TE: You’ve developed a sort of minimalist art style that really lets the designs of your games shine through. Would you ever work with an artist on more visually detailed projects or do you prefer to keep it simple?
TC: It would depend on the project, but I’m generally happy to do my own artwork for my games for reasons I’m finding hard to explain. I don’t feel this way about music in my games.
TE: I understand a lot of your peers in the indie development community were disappointed that VVVVVV wasn’t nominated for an award at this year’s IGF. How’d you react to the news?
TC: I had my fingers crossed for a design nomination, and I was a bit gutted that I didn’t get anything. But then so were a lot of other people – it is a competition. Maybe I’ll do better next year?

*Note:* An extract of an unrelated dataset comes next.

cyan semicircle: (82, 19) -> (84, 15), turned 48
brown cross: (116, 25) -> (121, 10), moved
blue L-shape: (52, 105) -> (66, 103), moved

I was mostly upset because I really wanted to go to the IGF this year, and I felt like if I didn’t get a nomination then I had no right going to it. But that’s a bit silly – I don’t get a lot of chances to meet other people in the indie games community in a social setting like this, so I’ve decided to go anyway. Captain Forever‘s Farbs is giving me one of the free passes he got when he won IGF China, and I just booked the flights to San Francisco a few days ago! I’m very, very excited.
TE: How do you define success as an indie developer?
TC: I don’t really know, but I’m very happy with how things are going. Right now I just want to make games; long term, I want to make better games and become a better game designer. I feel like I’m on the right path.